TASK INSTRUCTIONS> Among the entries that follow, how many lines contain the string "orange"? Write the number alone.
** EXERCISE MATERIALS follows **
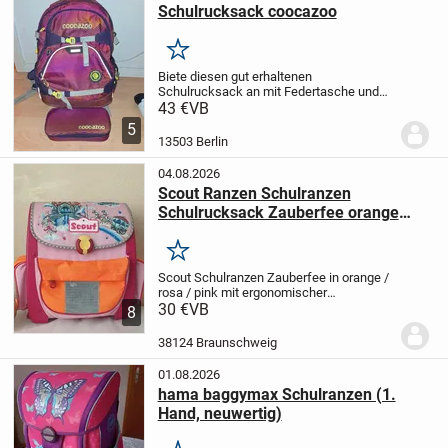
Schulrucksack coocazoo
Merken
Biete diesen gut erhaltenen
Schulrucksack an mit Federtasche und
Regenüberzieher.
Siehe Foto Federtasche
43 €
VB
normale Gebrauchsspuren.
2 Jahre alt.
Bei
5
Fragen gerne anschreiben
Np ca.
13503 Berlin
120€
Privatverkauf...
04.08.2026
Scout Ranzen Schulranzen
Schulrucksack Zauberfee orange
rosa
Merken
Scout Schulranzen Zauberfee
in orange /
rosa / pink
mit ergonomischer
Rückenpolsterung
30 €
VB
sehr leicht mit vielen
8
Fächern
hoher NP
*** gebrauchter guter
Zustand mit leichten Gebrauchsspuren
38124 Braunschweig
***
...
01.08.2026
hama baggymax Schulranzen (1.
Hand, neuwertig)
** End of EXERCISE MATERIALS **
YOUR RESPONSE> 2